Daniel sorriu outra vez.

- Veja bem: nada aqui é confortável. Não gosto que você tenha visto meus passaportes e saiba algo sobre mim. Mas também não acho que você gostaria que a polícia recebesse um vídeo seu mentindo para um detetive e protegendo um homem procurado. Isso te coloca como cúmplice. Ainda mais agora, que você entrou na minha casa sozinha e me trouxe o carro procurado.

A voz dele ficou fria e pragmática, mesmo com o sorriso. Os olhos azuis não tinham calor nenhum.

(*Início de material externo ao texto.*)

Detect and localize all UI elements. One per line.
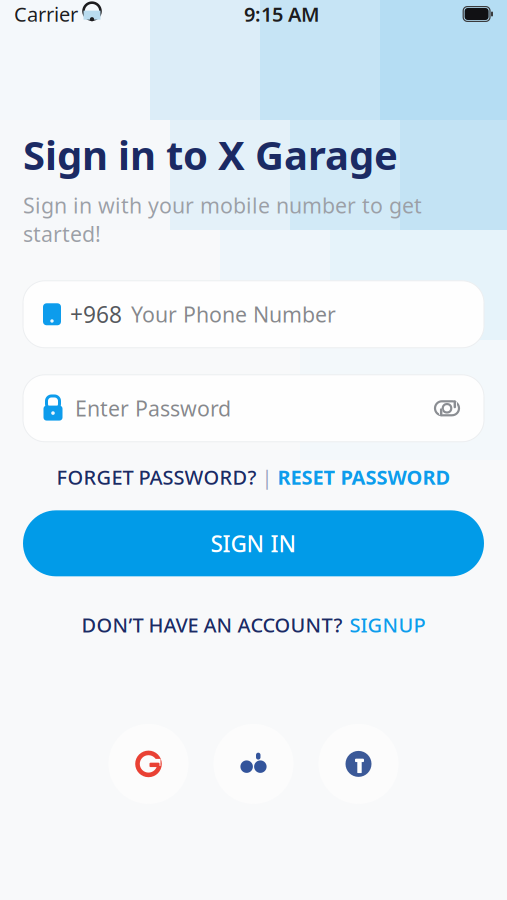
button[interactable]: RESET PASSWORD bbox=[278, 464, 450, 490]
staticText: SIGN IN bbox=[210, 528, 296, 558]
button[interactable]: Sign in with Google bbox=[108, 724, 188, 804]
button[interactable]: Sign in with Facebook bbox=[318, 724, 398, 804]
staticText: Enter Password bbox=[75, 394, 231, 422]
button[interactable]: SIGN IN bbox=[23, 510, 484, 576]
button[interactable]: FORGET PASSWORD? bbox=[56, 464, 256, 490]
staticText: Your Phone Number bbox=[131, 300, 336, 328]
staticText: RESET PASSWORD bbox=[278, 464, 450, 490]
button[interactable]: Sign in with Apple bbox=[214, 724, 294, 804]
staticText: SIGNUP bbox=[350, 611, 426, 638]
staticText: Carrier bbox=[14, 1, 78, 27]
staticText: FORGET PASSWORD? bbox=[56, 464, 256, 490]
staticText: Sign in to X Garage bbox=[23, 128, 398, 181]
staticText: 9:15 AM bbox=[244, 1, 320, 27]
staticText: DON’T HAVE AN ACCOUNT? bbox=[82, 611, 342, 638]
button[interactable]: Show password bbox=[430, 391, 464, 425]
staticText: Sign in with your mobile number to get s… bbox=[23, 191, 422, 248]
staticText: +968 bbox=[70, 299, 122, 329]
staticText: | bbox=[256, 464, 278, 490]
button[interactable]: SIGNUP bbox=[350, 611, 426, 638]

Parecia uma serpente em volta da presa.

- Então você pode voltar pra casa com esse cheque gordo no bolso e torcer para que nada lhe aconteça nas nossas ruas perigosas - ou aceitar uma justa reparação de um amigo arrependido, jantar bem e dormir na sua cama quente sabendo que o Diogo tem agora um futuro.

- Como você sabe tudo isso? - perguntei, assustada.

Então a expressão dele amoleceu e a voz ganhou um tom alegre.

- Estou com fome e, como disse, o vinho tá pegando pó na cozinha. Siga-me e coma. Saco vazio não fica em pé, minha avó costumava dizer. Um brasato al Barolo com penne alla burrata vai encher esse saco direitinho!

E ele virou de volta para o corredor que dava na cozinha.

- Vai me acompanhar? - gritou por cima do ombro. - A escolha é sua!